Nous la présentons ici avec ma propre expérience en Saône-et-Loire. Nous avons créé, depuis maintenant une dizaine d’années, une « cagnotte », alimentée par les paroissiens de tout un doyenné. Au départ, il s’agissait de monter une « Equipe Solidarité » à partir des paroisses du doyenné : en tant que diacre, on m’a demandé de l’animer. Or l’équipe de Tournus était sollicitée pour héberger des familles de migrants, déboutées du droit d’asile. A Cluny, autre petite ville du doyenné, l’équipe du Secours catholique a emboîté le pas et la délégation du Secours Catholique a accepté de gérer cette caisse destinée à héberger des familles déboutées (pendant des années).
Puis nous avons souhaité aller plus loin dans l’accompagnement. Il ne s’agissait plus simplement d’héberger mais aussi d’assurer une aide administrative pour la régularisation des dossiers et un soutien spirituel. En lien avec le Réseau Saint Laurent sont ainsi organisées, chaque trimestre, des rencontres spirituelles dans des monastères, avec les cinq familles que nous accompagnons actuellement. Là, nous sommes vraiment à égalité : on s’apporte mutuellement. Toutes ces personnes, parties de chez elles et qui ont connu tant de difficultés, tiennent par leur foi.

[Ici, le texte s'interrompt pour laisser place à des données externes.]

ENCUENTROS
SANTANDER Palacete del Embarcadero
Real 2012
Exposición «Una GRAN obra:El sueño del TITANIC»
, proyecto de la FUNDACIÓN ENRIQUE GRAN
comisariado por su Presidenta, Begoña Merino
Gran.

Le sous-titre du livre, « un partage d’humanité », exprime bien la richesse de ces rencontres qui profitent aux bénévoles du Secours catholique ou aux paroissiens de Tournus, mais pas seulement. Pour preuve, la communauté de communes de Cluny est impliquée désormais dans une démarche de solidarité autour de l’hébergement des migrants, notamment des déboutés.

Pourquoi Frère Alois, prieur de Taizé, signe-t-il la préface ?

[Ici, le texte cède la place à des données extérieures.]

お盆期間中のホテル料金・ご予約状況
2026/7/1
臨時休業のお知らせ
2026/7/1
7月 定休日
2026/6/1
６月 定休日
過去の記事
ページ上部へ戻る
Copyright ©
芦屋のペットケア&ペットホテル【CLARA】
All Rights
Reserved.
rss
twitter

A Taizé, Frère Alois a accueilli de jeunes réfugiés originaires du Soudan puis des migrants mineurs de Calais, après le démantèlement. Le fait que Taizé s’implique a donné encore plus d’ampleur à notre initiative modeste. Frère Alois a réussi à mobiliser autour de lui tout le Clunisois.

Quel message souhaitez-vous transmettre à l’occasion de cette parution ?
Quand ils sont accompagnés, les migrants apportent énormément à la collectivité. C’est ça qui est absolument fantastique. Pour la communauté chrétienne, cela donne du sens à beaucoup de choses. Cela fait connaître l’Eglise comme un lieu d’engagement solidaire et fraternel. Pour faire vivre la fraternité, il faut parfois des personnes en grande difficulté, pour lesquelles on va se mobiliser. A travers elles, des liens subtils se tissent entre nous. Ces immigrés peuvent être acteurs de fraternité, entre eux et vis-à-vis des Français qui les accompagnent.